NCCM#

class torchgeo.datasets.NCCM(paths='data', crs=None, res=None, years=[2019], transforms=None, cache=True, download=False, checksum=False, time_series=False)[source]#

Bases: RasterDataset

The Northeastern China Crop Map Dataset.

Link: https://www.nature.com/articles/s41597-021-00827-9

This dataset produced annual 10-m crop maps of the major crops (maize, soybean, and rice) in Northeast China from 2017 to 2019, using hierarchial mapping strategies, random forest classifiers, interpolated and smoothed 10-day Sentinel-2 time series data and optimized features from spectral, temporal and textural characteristics of the land surface. The resultant maps have high overall accuracies (OA) based on ground truth data. The dataset contains information specific to three years: 2017, 2018, 2019.

The dataset contains 5 classes:

  1. paddy rice

  2. maize

  3. soybean

  4. others crops and lands

  5. nodata

Dataset format:

  • Three .TIF files containing the labels

  • JavaScript code to download images from the dataset.

If you use this dataset in your research, please cite the following paper:

Added in version 0.6.

filename_regex = 'CDL(?P<date>\\d{4})_clip'#

Regular expression used to extract date from filename.

The expression should use named groups. The expression may contain any number of groups.
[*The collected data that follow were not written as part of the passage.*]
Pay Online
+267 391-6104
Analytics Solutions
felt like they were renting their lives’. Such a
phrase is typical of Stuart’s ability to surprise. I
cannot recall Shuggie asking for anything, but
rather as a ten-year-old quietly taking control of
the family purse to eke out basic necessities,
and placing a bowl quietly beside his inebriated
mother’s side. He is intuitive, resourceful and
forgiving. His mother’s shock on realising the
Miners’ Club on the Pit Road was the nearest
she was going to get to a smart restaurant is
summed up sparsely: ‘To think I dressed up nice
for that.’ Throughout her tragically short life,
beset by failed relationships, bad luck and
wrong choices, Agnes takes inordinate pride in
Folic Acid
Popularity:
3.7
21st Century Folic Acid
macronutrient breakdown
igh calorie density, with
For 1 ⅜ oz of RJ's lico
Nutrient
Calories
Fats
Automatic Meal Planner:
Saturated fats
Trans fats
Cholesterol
The following groups are specifically searched for by the base class:

  • date: used to calculate mint and maxt for index insertion

  • start: used to calculate mint for index insertion

  • stop: used to calculate maxt for index insertion

When separate_files is True, the following additional groups are searched for to find other files:

  • band: replaced with requested band name

filename_glob = 'CDL*.*'#

Glob expression used to search for files.

This expression should be specific enough that it will not pick up files from other datasets. It should not include a file extension, as the dataset may be in a different file format than what it was originally downloaded as.

date_format = '%Y'#

Date format string used to parse date from filename.
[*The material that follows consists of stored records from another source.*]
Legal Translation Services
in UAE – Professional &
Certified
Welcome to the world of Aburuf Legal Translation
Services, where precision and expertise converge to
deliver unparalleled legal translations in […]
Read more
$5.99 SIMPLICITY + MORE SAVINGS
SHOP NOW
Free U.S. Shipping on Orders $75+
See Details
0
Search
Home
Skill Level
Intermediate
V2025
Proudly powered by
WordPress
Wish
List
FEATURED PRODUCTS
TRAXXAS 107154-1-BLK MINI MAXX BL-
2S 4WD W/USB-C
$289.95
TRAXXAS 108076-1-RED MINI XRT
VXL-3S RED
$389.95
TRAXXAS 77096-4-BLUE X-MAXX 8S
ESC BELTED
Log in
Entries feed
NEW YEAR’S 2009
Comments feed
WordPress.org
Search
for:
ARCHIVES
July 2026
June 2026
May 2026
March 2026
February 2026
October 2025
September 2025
Not used if filename_regex does not contain a date group or start and stop groups.

is_image = False#

True if the dataset only contains model inputs (such as images). False if the dataset only contains ground truth model outputs (such as segmentation masks).

The sample returned by the dataset/data loader will use the “image” key if is_image is True, otherwise it will use the “mask” key.
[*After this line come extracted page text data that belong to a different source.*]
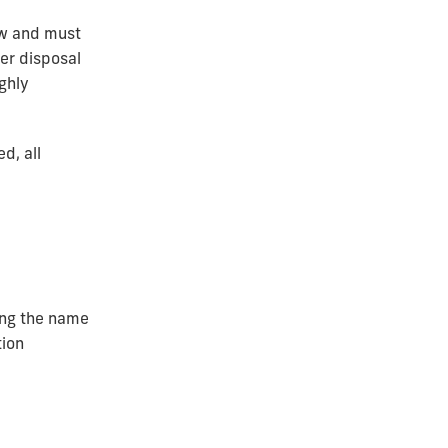
aw and must
er disposal
ghly
d, all
ting the name
tion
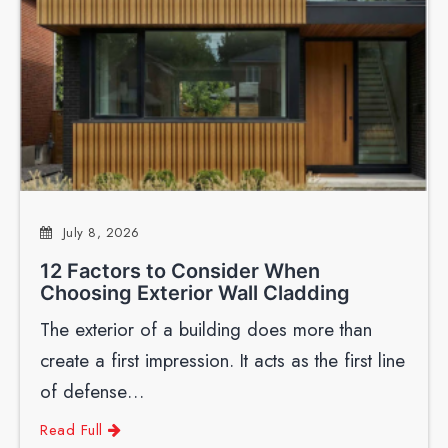
July 8, 2026
12 Factors to Consider When
Choosing Exterior Wall Cladding
The exterior of a building does more than
create a first impression. It acts as the first line
of defense…
Read Full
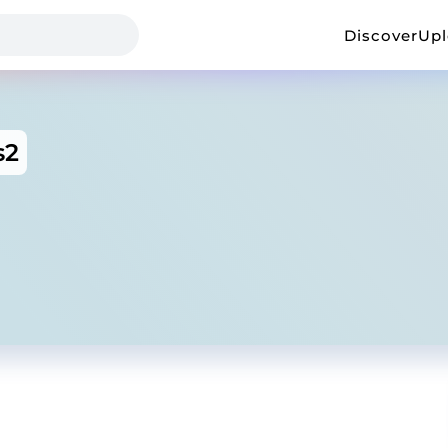
Discover
Up
s2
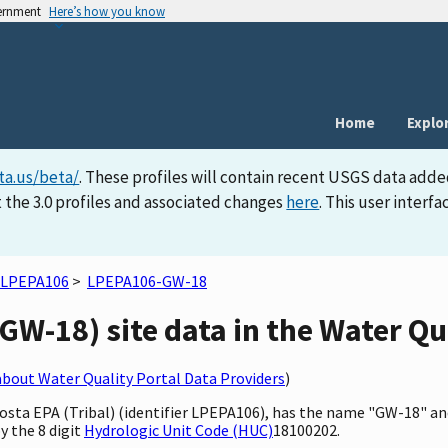
vernment
Here’s how you know
Home
Explo
ta.us/beta/
. These profiles will contain recent USGS data adde
 the 3.0 profiles and associated changes
here
. This user inter
LPEPA106
>
LPEPA106-GW-18
W-18) site data in the Water Qua
bout Water Quality Portal Data Providers
)
 Posta EPA (Tribal) (identifier LPEPA106), has the name "GW-18" a
y the 8 digit
Hydrologic Unit Code (HUC)
18100202.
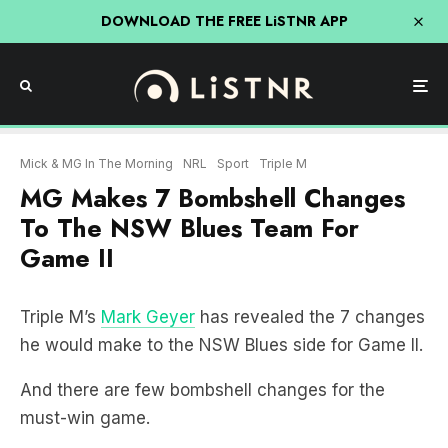
DOWNLOAD THE FREE LiSTNR APP
Mick & MG In The Morning
NRL
Sport
Triple M
MG Makes 7 Bombshell Changes
To The NSW Blues Team For
Game II
Triple M’s
Mark Geyer
has revealed the 7 changes
he would make to the NSW Blues side for Game II.
And there are few bombshell changes for the
must-win game.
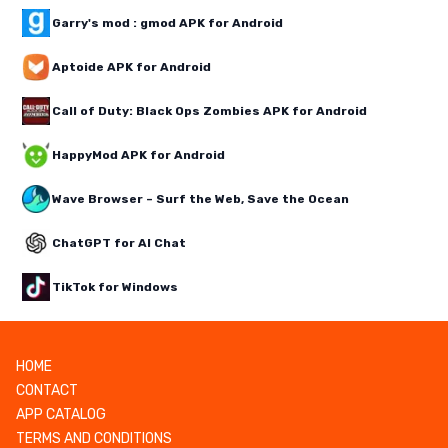
Garry's mod : gmod APK for Android
Aptoide APK for Android
Call of Duty: Black Ops Zombies APK for Android
HappyMod APK for Android
Wave Browser – Surf the Web, Save the Ocean
ChatGPT for AI Chat
TikTok for Windows
HOME
CONTACT
APP CATALOG
TERMS AND CONDITIONS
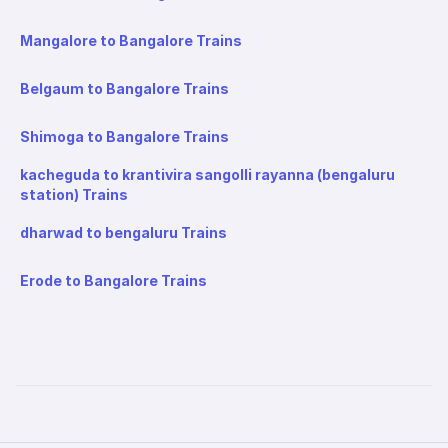
Mangalore to Bangalore Trains
Belgaum to Bangalore Trains
Shimoga to Bangalore Trains
kacheguda to krantivira sangolli rayanna (bengaluru
station) Trains
dharwad to bengaluru Trains
Erode to Bangalore Trains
For datasets with both model inputs and outputs, the recommended approach is to use 2 RasterDataset instances and combine them using an IntersectionDataset.

cmap: ClassVar[dict[int, tuple[int, int, int, int]]] = {0: (0, 255, 0, 255), 1: (255, 0, 0, 255), 2: (255, 255, 0, 255), 3: (128, 128, 128, 255), 15: (255, 255, 255, 255)}#

Color map for the dataset, used for plotting

__init__(paths='data', crs=None, res=None, years=[2019], transforms=None, cache=True, download=False, checksum=False, time_series=False)[source]#

Initialize a new dataset.

Parameters:
  • paths (str | PathLike[str] | Iterable[str | PathLike[str]]) – one or more root directories to search or files to load

  • crs (CRS | None) – coordinate reference system (CRS) to warp to (defaults to the CRS of the first file found)

  • res (float | tuple[float, float] | None) – resolution of the dataset in units of CRS in (xres, yres) format. If a single float is provided, it is used for both the x and y resolution. (defaults to the resolution of the first file found)

  • years (list[int]) – list of years for which to use nccm layers

  • transforms (Callable[[dict[str, Any]], dict[str, Any]] | None) – a function/transform that takes an input sample and returns a transformed version

  • cache (bool) – if True, cache file handle to speed up repeated sampling

  • download (bool) – if True, download dataset and store it in the root directory

  • checksum (bool) – if True, check the MD5 after downloading files (may be slow)

  • time_series (bool) – if True, stack data along the time series dimension [T, C, H, W]. If False, merge data into a [C, H, W] mosaic.

Raises:

DatasetNotFoundError – If dataset is not found and download is False.

Added in version 0.9: The time_series parameter.

__getitem__(index)[source]#

Retrieve input, target, and/or metadata indexed by spatiotemporal slice.

Parameters:

index (slice | tuple[slice] | tuple[slice, slice] | tuple[slice, slice, slice]) – [xmin:xmax:xres, ymin:ymax:yres, tmin:tmax:tres] coordinates to index.

Returns:

Sample of input, target, and/or metadata at that index.

Raises:

IndexError – If index is not found in the dataset.

Return type:

dict[str, Any]

plot(sample, show_titles=True, suptitle=None)[source]#

Plot a sample from the dataset.

Parameters:
  • sample (dict[str, Any]) – a sample returned by __getitem__()

  • show_titles (bool) – flag indicating whether to show titles above each panel

  • suptitle (str | None) – optional string to use as a suptitle

Returns:

a matplotlib Figure with the rendered sample

Return type:

Figure

__annotate_func__()#

The type of the None singleton.